[Document understanding data]
_ _ _ _ _ _ _

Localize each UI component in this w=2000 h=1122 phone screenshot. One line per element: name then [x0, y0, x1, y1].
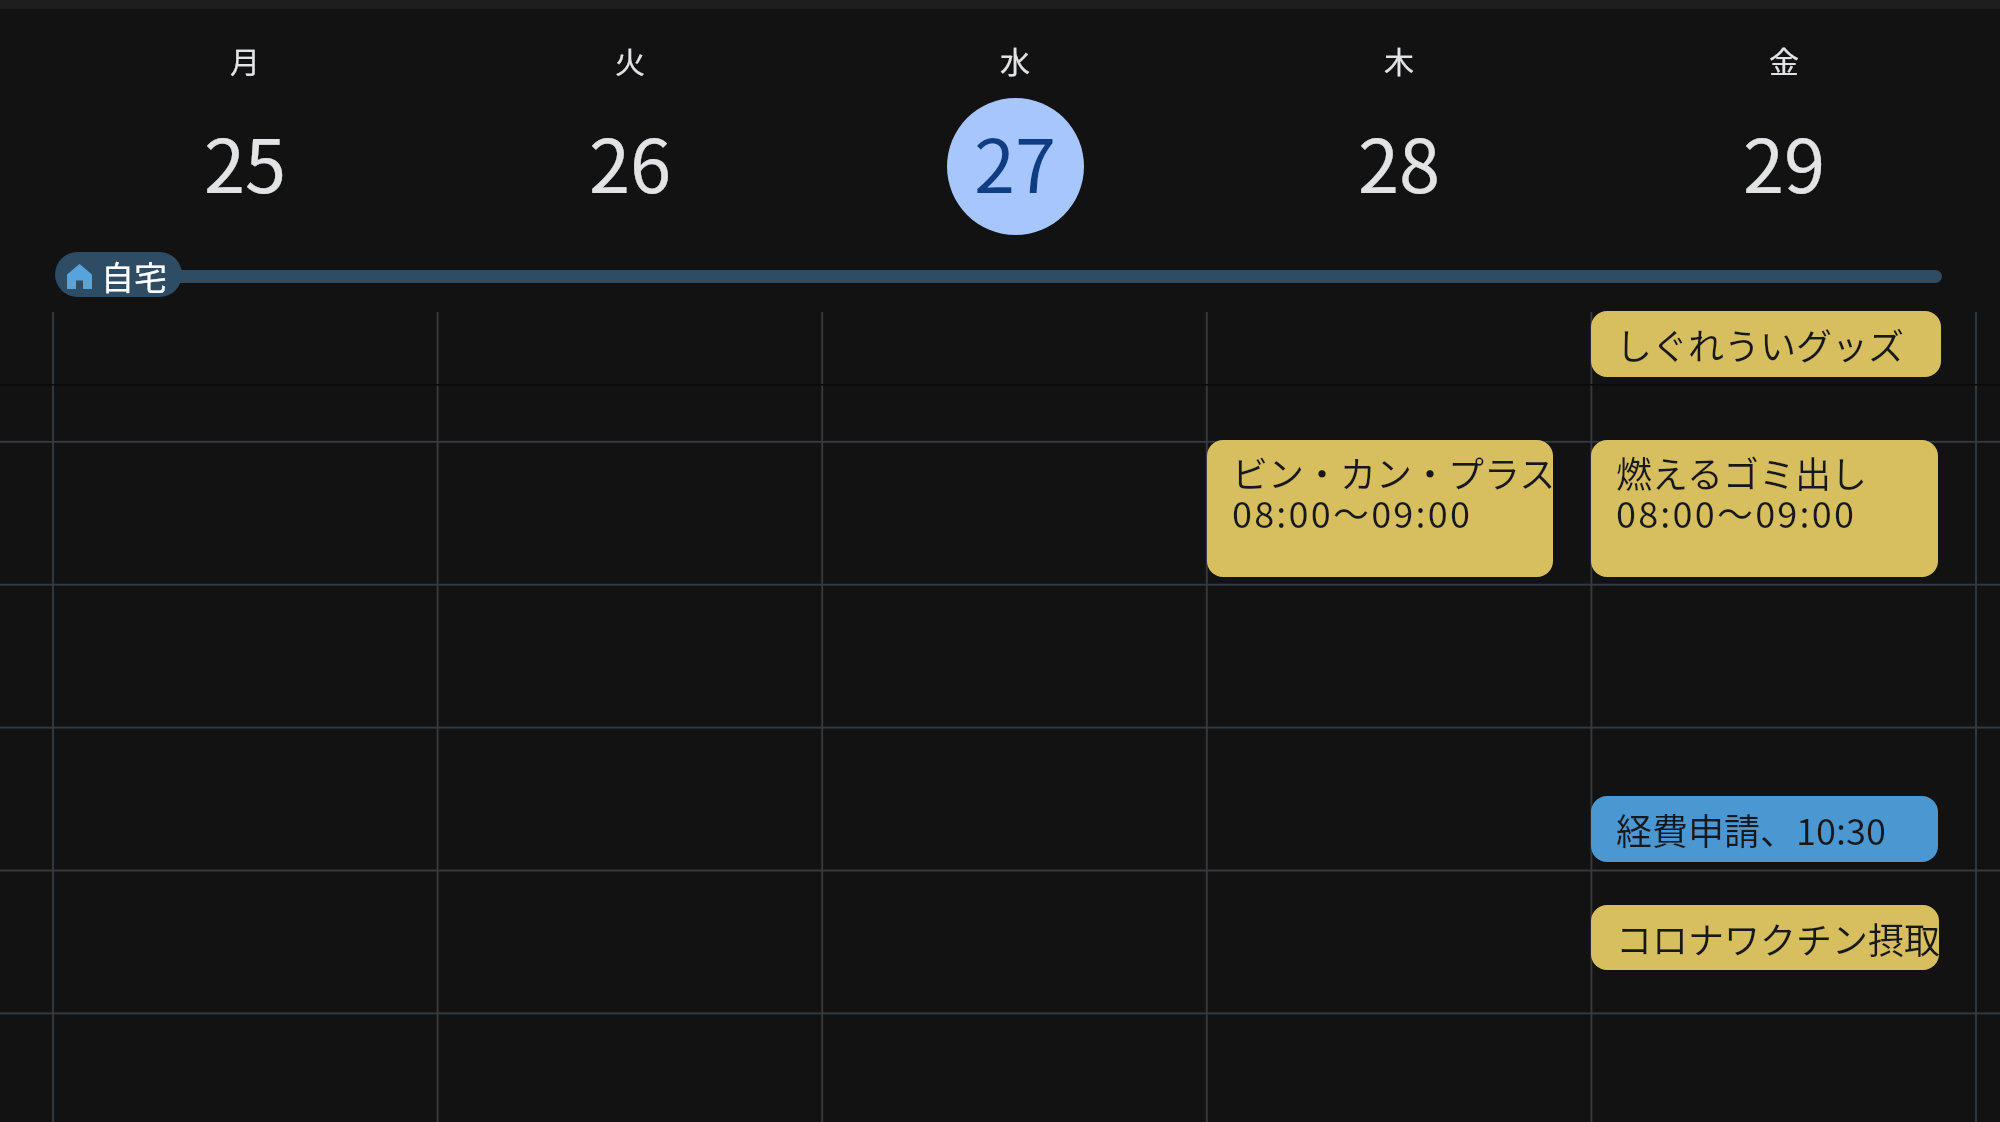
staticText: しぐれういグッズ: [1616, 328, 1905, 368]
staticText: 経費申請、10:30: [1616, 813, 1886, 853]
staticText: 水: [1000, 38, 1030, 81]
staticText: 25: [204, 107, 287, 214]
staticText: 28: [1358, 107, 1441, 214]
staticText: 27: [974, 107, 1057, 214]
button[interactable]: 火: [540, 25, 720, 240]
staticText: 08:00〜09:00: [1232, 496, 1473, 536]
button[interactable]: ビン・カン・プラス: [1207, 440, 1553, 577]
button[interactable]: Home: [55, 252, 182, 297]
staticText: 燃えるゴミ出し: [1616, 456, 1867, 496]
staticText: 金: [1769, 38, 1799, 81]
button[interactable]: コロナワクチン摂取: [1591, 905, 1939, 970]
button[interactable]: 金: [1694, 25, 1874, 240]
staticText: 木: [1384, 38, 1414, 81]
staticText: ビン・カン・プラス: [1232, 456, 1553, 496]
button[interactable]: 経費申請、10:30: [1591, 796, 1938, 862]
button[interactable]: 木: [1309, 25, 1489, 240]
staticText: 月: [230, 38, 260, 81]
button[interactable]: 月: [155, 25, 335, 240]
staticText: 自宅: [101, 252, 167, 297]
button[interactable]: 燃えるゴミ出し: [1591, 440, 1938, 577]
button[interactable]: 水: [925, 25, 1105, 240]
staticText: コロナワクチン摂取: [1616, 922, 1939, 962]
staticText: 08:00〜09:00: [1616, 496, 1857, 536]
staticText: 26: [589, 107, 672, 214]
staticText: 火: [615, 38, 645, 81]
staticText: 29: [1743, 107, 1826, 214]
button[interactable]: しぐれういグッズ: [1591, 311, 1941, 377]
other: Home: [67, 264, 92, 289]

_ _ _ _ _ _ _

[Prompt]
For the word "interactable", count the lines of the data that contain it and give only the count.

[Written answer]
11